Sizergh Fell.

Start. Sizergh Castle.

Route. Sizergh Castle - Chapel Wood - Duke Plantation - Sizergh Fell - Lane End Farm - Ashbeck Lane - Sizergh Castle.

Notes. Too much wine last night, I woke this morning with a thick head, who cares the sky was grey, it was raining, I skulked around the house until mid day. My head was still throbbing but the sun was shining, the air felt crisp, I took this as an oman, a chance to walk off my hangover. I recalled seeing a walk from Sizergh Castle last time we dined in the cafe, I couldn't remember the route but a quick look on the web came up trumps. Come take a short ramble with us through the open fell, pastoral land and parkland of the Sizergh Estate, it should blow the cobwebs away and clear the head.

With me today Sue master navigator, she's leading the way south, out of Sizergh Castle car park through a large field along the edge of a dry stone wall, we pass through a gate into the next field, ignoring the arrows pointing diagonally through the field to our right we continue south, to our right a fence line and ancient hedge row. When the field boundary turns right we start ascending, our sights set on the ancient settlement that once adorned the fell top.

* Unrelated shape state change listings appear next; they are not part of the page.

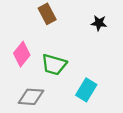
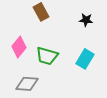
cyan rectangle: (86, 90) -> (85, 59), moved

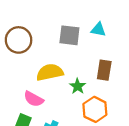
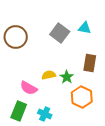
gray square: (69, 35) -> (60, 33), turned 30
yellow semicircle: (50, 72) -> (49, 75), moved, size x0.6

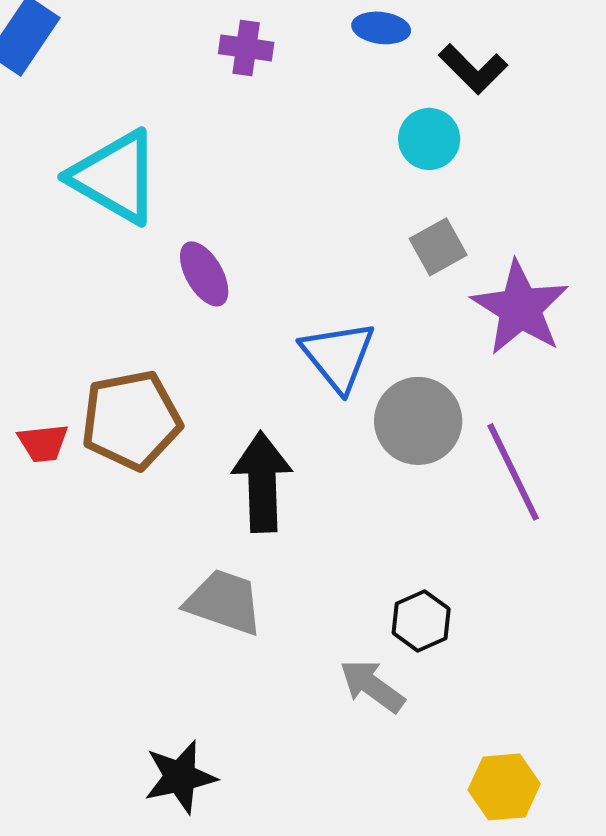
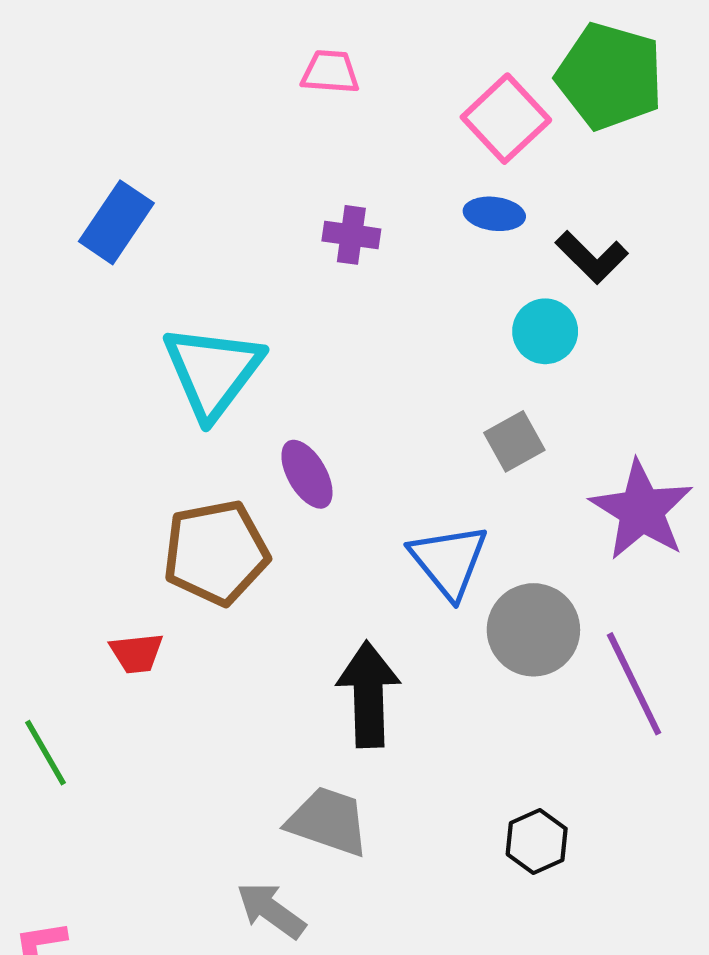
cyan triangle: (115, 177) -> (213, 372), turned 37
gray square: (438, 247) -> (514, 441), moved
brown pentagon: (131, 420) -> (216, 553), moved
gray arrow: (372, 686) -> (271, 910), moved

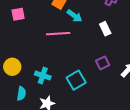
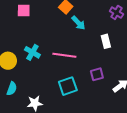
pink line: (58, 34) -> (64, 55), moved
cyan cross: (43, 76) -> (32, 52), moved

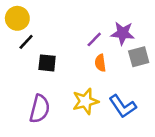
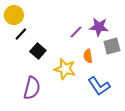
black square: (47, 63) -> (38, 51), turned 35
orange semicircle: (100, 63) -> (88, 56), moved
yellow star: (85, 101) -> (65, 69), moved, turned 30

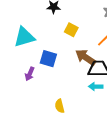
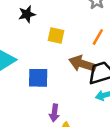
purple arrow: (30, 74) -> (54, 113), moved

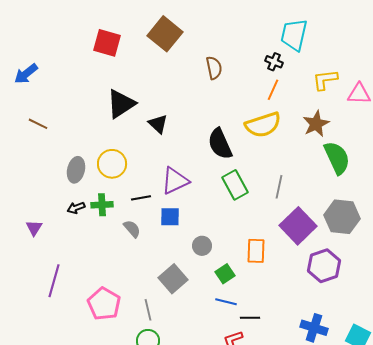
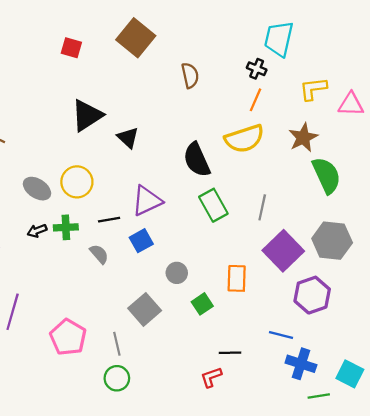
red square: (107, 43) -> (71, 48), size x0.7
gray ellipse: (76, 170) -> (37, 189), turned -70
blue square: (170, 217) -> (141, 241), turned -30
blue line: (226, 302) -> (281, 335), moved

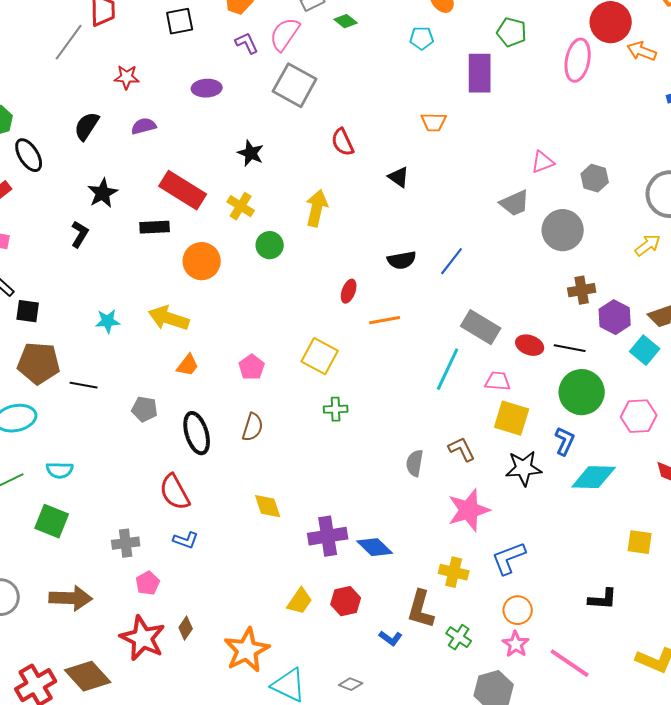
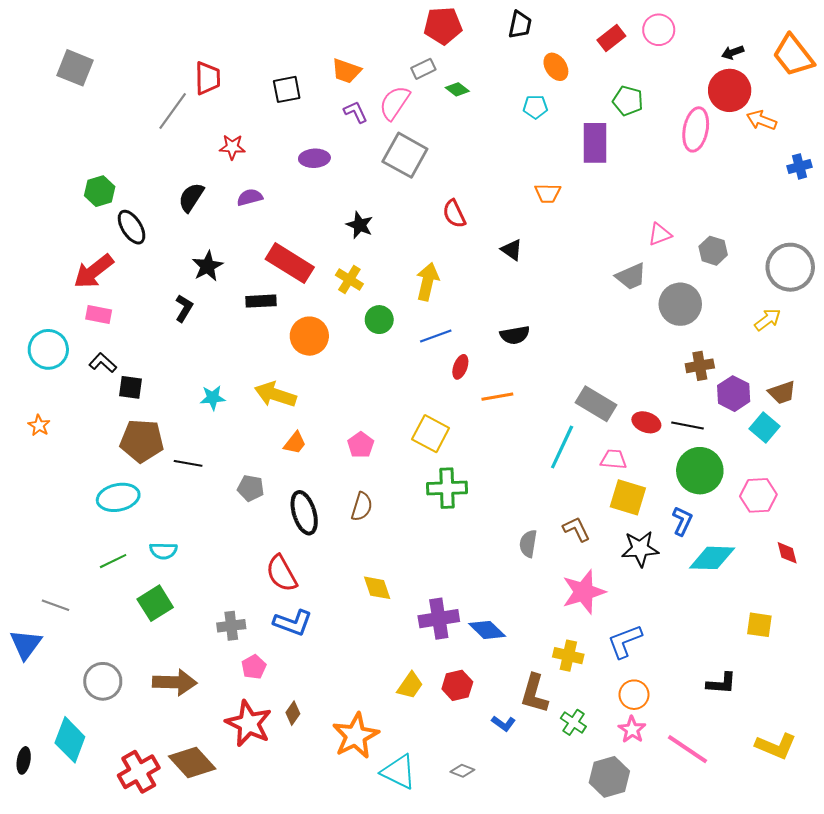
blue line: (452, 261) -> (436, 336), moved, turned 32
green cross: (336, 409) -> (447, 488), size x1.6
green square: (52, 521) -> (155, 603), turned 36
blue L-shape: (186, 540) -> (293, 623), size x1.5

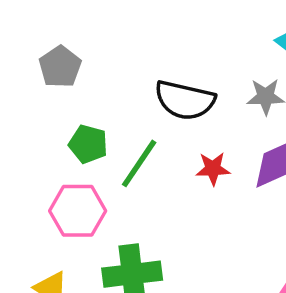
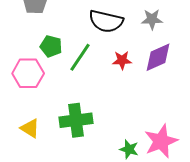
pink hexagon: (78, 211) -> (28, 73), moved

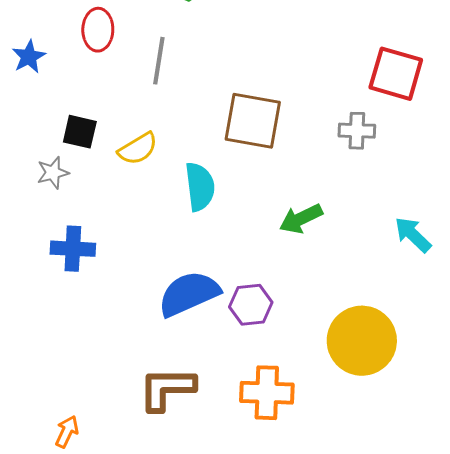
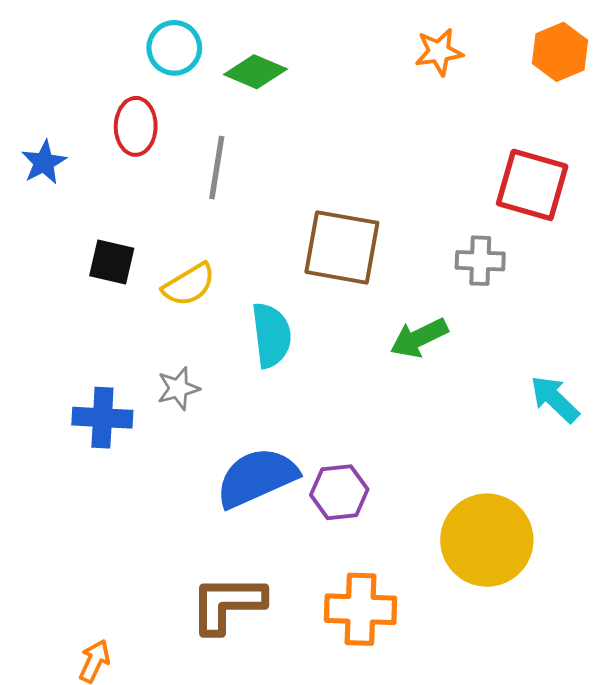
gray star: (53, 173) -> (178, 388), moved
green arrow: (301, 219) -> (419, 338), moved

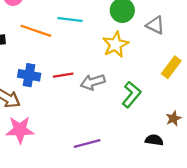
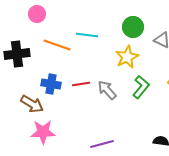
gray arrow: (93, 82) -> (107, 90), turned 65
green L-shape: (131, 95) -> (141, 87), moved

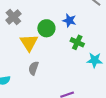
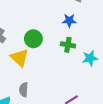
blue star: (69, 20) -> (69, 20), moved
gray semicircle: (34, 68) -> (24, 90), moved

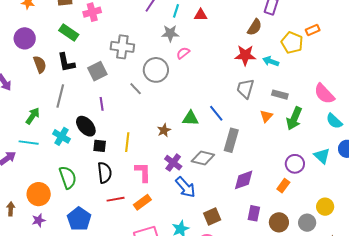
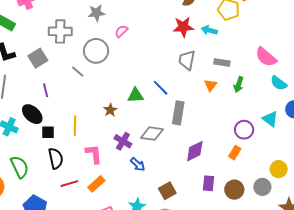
gray star: (170, 33) -> (96, 13), moved
green arrow: (294, 118) -> (239, 85), size x0.7
blue arrow: (185, 187) -> (138, 164), size x0.7

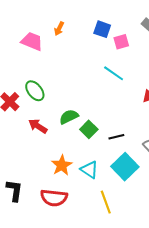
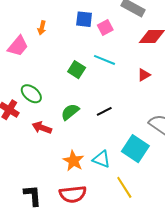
pink trapezoid: (32, 41) -> (18, 46), turned 120
green square: (89, 129) -> (77, 70), moved
black line: (116, 137) -> (104, 111), moved

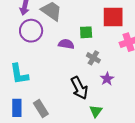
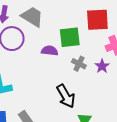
green square: (86, 32) -> (70, 37), size x1.5
purple star: (107, 79) -> (102, 66), moved

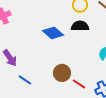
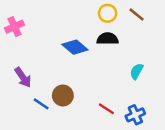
brown circle: (62, 73) -> (63, 95), moved

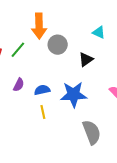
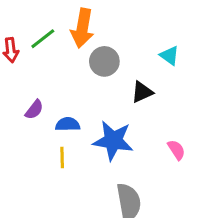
green line: (18, 50) -> (43, 39), moved

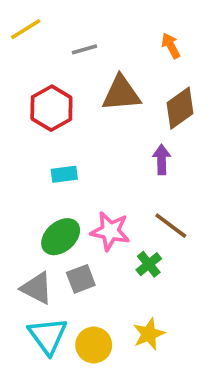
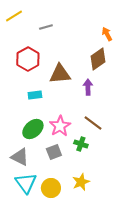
orange arrow: (171, 46) -> (107, 34), moved
brown triangle: (121, 93) -> (60, 74), moved
pink star: (110, 231) -> (60, 126), turned 30
green cross: (149, 264) -> (81, 144), turned -32
gray square: (81, 279) -> (54, 152), moved

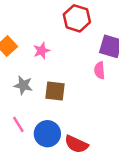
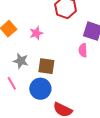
pink line: (18, 124) -> (12, 83), moved
blue circle: (47, 134) -> (40, 89), moved

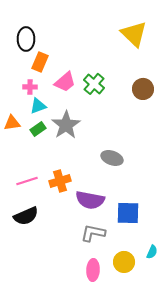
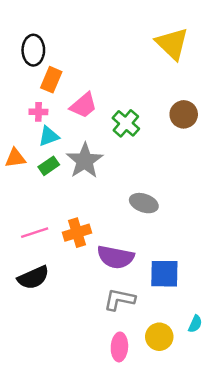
green cross: (94, 84) -> (126, 123), moved

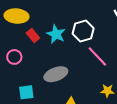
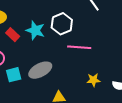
pink line: (97, 56) -> (79, 47), turned -35
cyan square: (26, 92) -> (14, 75), moved

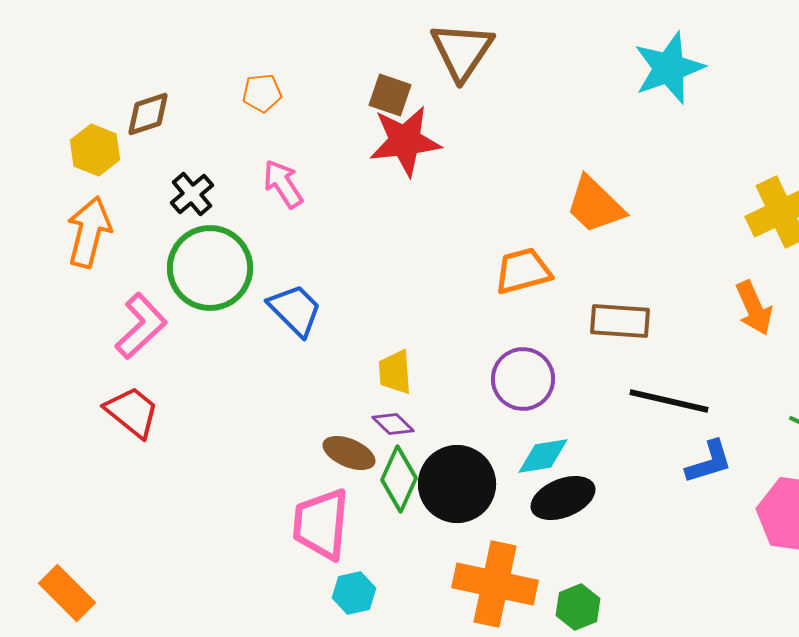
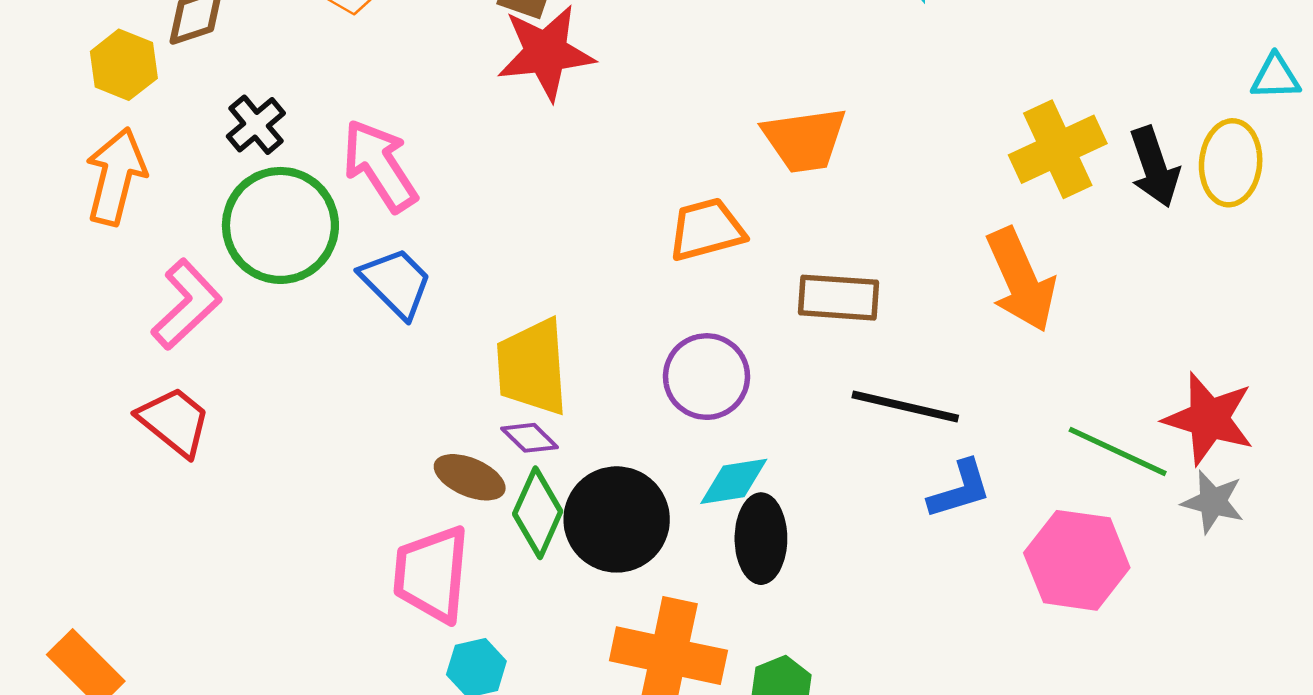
pink arrow: (283, 184) -> (380, 166), moved, size x1.4
orange trapezoid: (595, 205) -> (805, 140), turned -52
orange arrow: (754, 308) -> (1021, 280), size x1.4
yellow trapezoid: (395, 372) -> (532, 367), size x1.6
black ellipse: (563, 498) -> (761, 539), turned -68

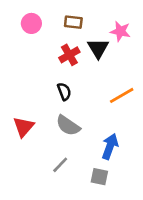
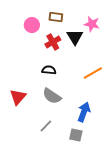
pink circle: (31, 23) -> (32, 25), moved
black semicircle: (64, 91) -> (49, 70), turned -64

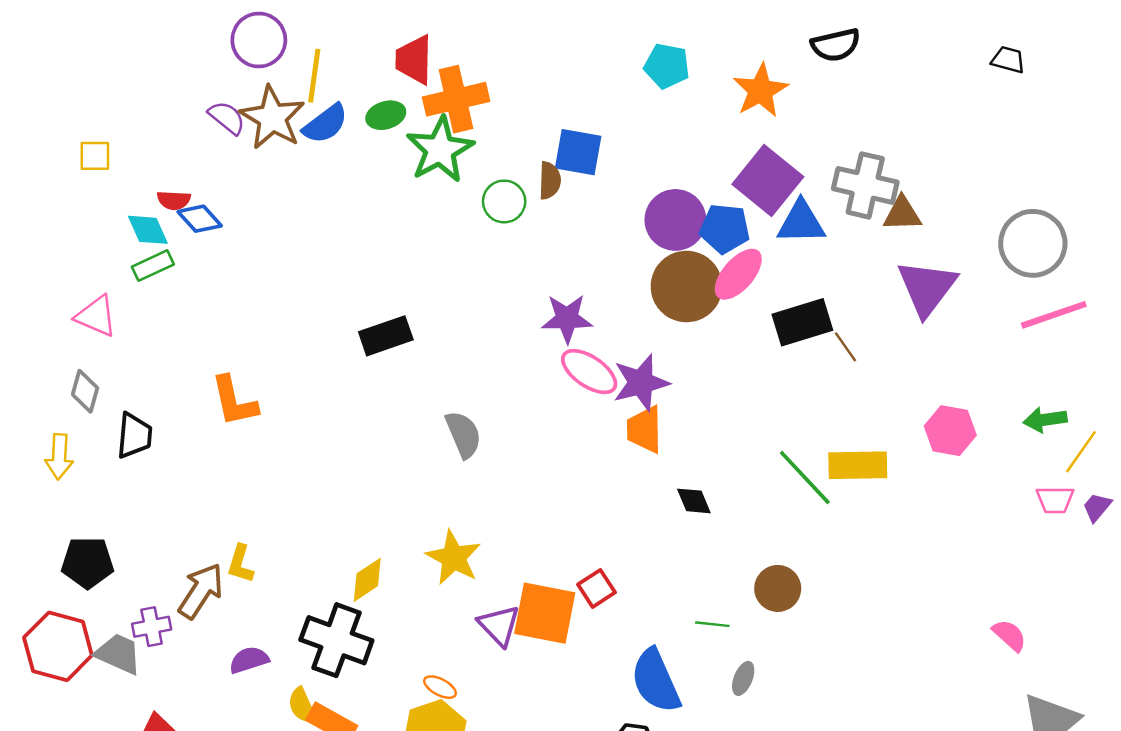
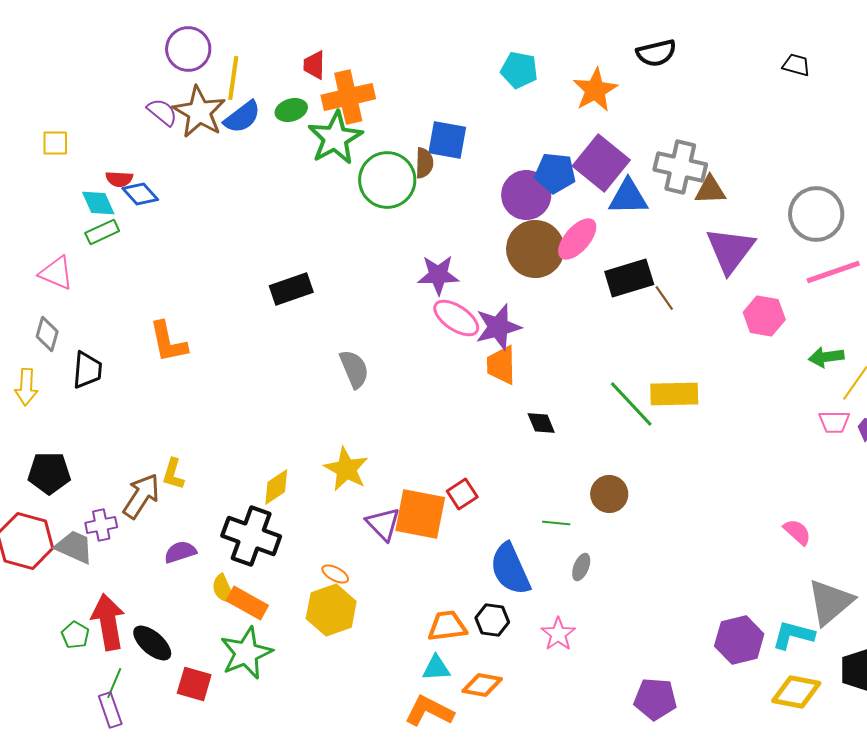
red trapezoid: (414, 60) -> (314, 65), size x0.7
green circle: (504, 201) -> (387, 180), size x1.6
blue pentagon: (725, 229) -> (555, 173), moved
pink hexagon: (950, 431) -> (764, 316), moved

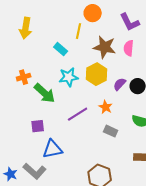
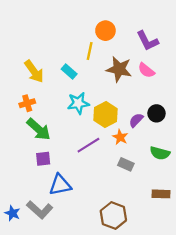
yellow arrow: (26, 28) -> (34, 71), moved, turned -45
pink semicircle: (129, 48) -> (146, 70), turned -56
yellow hexagon: (97, 74) -> (105, 115), moved
purple semicircle: (120, 84) -> (136, 120), moved
green arrow: (45, 93) -> (39, 129), moved

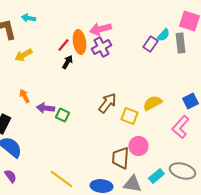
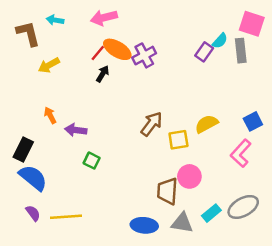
pink arrow: (100, 29) -> (104, 18), moved
orange ellipse: (79, 42) -> (117, 49), turned -50
green square: (62, 115) -> (92, 161), moved
yellow square: (129, 116) -> (178, 140), turned -30
gray ellipse: (182, 171) -> (243, 207), turned -45
yellow line: (61, 179) -> (66, 217), moved, turned -40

The many bumps and mounds visible ascending this field are actually ant hills, hundreds of them. We passed what looked like an old quarry, then part of what may have been a circular ditch, ringing the hill top. At a large grove ringed by a dry stone wall we stopped to admire the amazing views, out to Morecambe Bay including Arnside and it's Knott, behind us across the Kent valley the many peaks, grassy ridge lines and steep slopes of the Howgill Fells, as we traversed the summit the snow capped hills of the Lake District tilted into view.

No sooner had we got up there then we were descending through another field full of ant hills, we entered woodland stepping into a small glade, the area has been cleared to provide a perfect enviroment for rare butterflies. We turned right allowing a muddy path to guide us along the edge of the wood, this soon descended depositing us in a field next to a gate allowing access to the tarmac lane linking Levens to Brigsteer. After turning right we followed the tarmac surface as far as Ashbank Lane and a welcoming finger-post inviting us to Sizergh. So to Sizergh it was, a stroll along a farm lane, where we met a couple of friends on almost the same walk, as is the popularity of this place. When the lane swung left the four of us passed through a gate into a narrow trod, this guided us between hedge rows and dry stone walls back to Sizergh Castle and journeys end.

view route map.


Striding out through pastures behind Sizergh Castle looking to Sizergh Fell.

From the slopes of Sizergh Fell stunning vistas over the Kent valley, across the horizon the Middleton and Barbon High Fells.

Picking our way through a field of ant hills, viewing The Helm backed by the Howgill Fells.

I believe the snow capped hill is Red Screes, to the right Helsington Barrows the southern end of the Kendal scars.

Near the summit of Sizergh Fell drinking a wonderful panorama over the Kent valley.

Looking south, the upper reaches of Morecambe Bay and Arnside Knott.

The summit of Sizergh Fell with some rather threatening weather sweeping in over the Lakeland hills.

Not sure what this feature was, a ditch that once circled the hill top, or maybe just a quarry, I prefer the former, let the imagination run wild.

Nestled in the folds of the Kent valley, guarding what was once the main route north, the limestone pile of Sizergh Castle.

Viewing the blue/grey hills at the head of Langdale with little Lords Lot capturing the sun.

The limestone cliffs of Whitbarrow seen over Lyth Valley.

Soaking up views to Helsington Barrows before disappearing into woodland, out of shot to the left.

We,ve spent the past twenty minutes wandering through a heavy down pour, it's just stopped, I thought it appropriate to take a quick shot looking to Sizergh Fell before stepping back into the car park.